__Assigned task__. Please restate, word for word, each line from the one containing "Der Duft von" through the end of the entries below.

Stored data
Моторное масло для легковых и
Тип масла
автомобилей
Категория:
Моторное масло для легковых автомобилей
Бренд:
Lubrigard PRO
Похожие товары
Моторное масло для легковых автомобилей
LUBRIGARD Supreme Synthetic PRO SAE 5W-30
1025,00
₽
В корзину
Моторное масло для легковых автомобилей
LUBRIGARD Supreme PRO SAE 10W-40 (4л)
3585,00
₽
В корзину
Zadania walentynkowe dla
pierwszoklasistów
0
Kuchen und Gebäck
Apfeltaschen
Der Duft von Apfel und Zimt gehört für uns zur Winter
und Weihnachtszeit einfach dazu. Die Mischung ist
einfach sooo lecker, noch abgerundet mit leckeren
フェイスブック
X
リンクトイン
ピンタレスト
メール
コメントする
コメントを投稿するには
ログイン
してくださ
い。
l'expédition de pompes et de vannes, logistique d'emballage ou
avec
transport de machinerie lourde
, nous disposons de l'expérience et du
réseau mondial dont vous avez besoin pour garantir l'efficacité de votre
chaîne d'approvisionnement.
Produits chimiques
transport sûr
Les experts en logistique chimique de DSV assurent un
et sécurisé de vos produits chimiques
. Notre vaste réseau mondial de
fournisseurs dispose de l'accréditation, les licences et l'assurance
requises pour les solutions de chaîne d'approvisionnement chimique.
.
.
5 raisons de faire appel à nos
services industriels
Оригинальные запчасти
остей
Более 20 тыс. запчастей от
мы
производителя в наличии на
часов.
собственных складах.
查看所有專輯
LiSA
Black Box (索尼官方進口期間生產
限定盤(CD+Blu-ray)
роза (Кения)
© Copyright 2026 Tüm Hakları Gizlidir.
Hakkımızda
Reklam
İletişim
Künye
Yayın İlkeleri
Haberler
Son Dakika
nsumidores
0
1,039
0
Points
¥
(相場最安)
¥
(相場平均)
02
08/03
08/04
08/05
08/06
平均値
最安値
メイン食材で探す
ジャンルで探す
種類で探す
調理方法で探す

__Task solution__.
Der Duft von Apfel und Zimt gehört für uns zur Winter
und Weihnachtszeit einfach dazu. Die Mischung ist
einfach sooo lecker, noch abgerundet mit leckeren
フェイスブック
X
リンクトイン
ピンタレスト
メール
コメントする
コメントを投稿するには
ログイン
してくださ
い。
l'expédition de pompes et de vannes, logistique d'emballage ou
avec
transport de machinerie lourde
, nous disposons de l'expérience et du
réseau mondial dont vous avez besoin pour garantir l'efficacité de votre
chaîne d'approvisionnement.
Produits chimiques
transport sûr
Les experts en logistique chimique de DSV assurent un
et sécurisé de vos produits chimiques
. Notre vaste réseau mondial de
fournisseurs dispose de l'accréditation, les licences et l'assurance
requises pour les solutions de chaîne d'approvisionnement chimique.
.
.
5 raisons de faire appel à nos
services industriels
Оригинальные запчасти
остей
Более 20 тыс. запчастей от
мы
производителя в наличии на
часов.
собственных складах.
查看所有專輯
LiSA
Black Box (索尼官方進口期間生產
限定盤(CD+Blu-ray)
роза (Кения)
© Copyright 2026 Tüm Hakları Gizlidir.
Hakkımızda
Reklam
İletişim
Künye
Yayın İlkeleri
Haberler
Son Dakika
nsumidores
0
1,039
0
Points
¥
(相場最安)
¥
(相場平均)
02
08/03
08/04
08/05
08/06
平均値
最安値
メイン食材で探す
ジャンルで探す
種類で探す
調理方法で探す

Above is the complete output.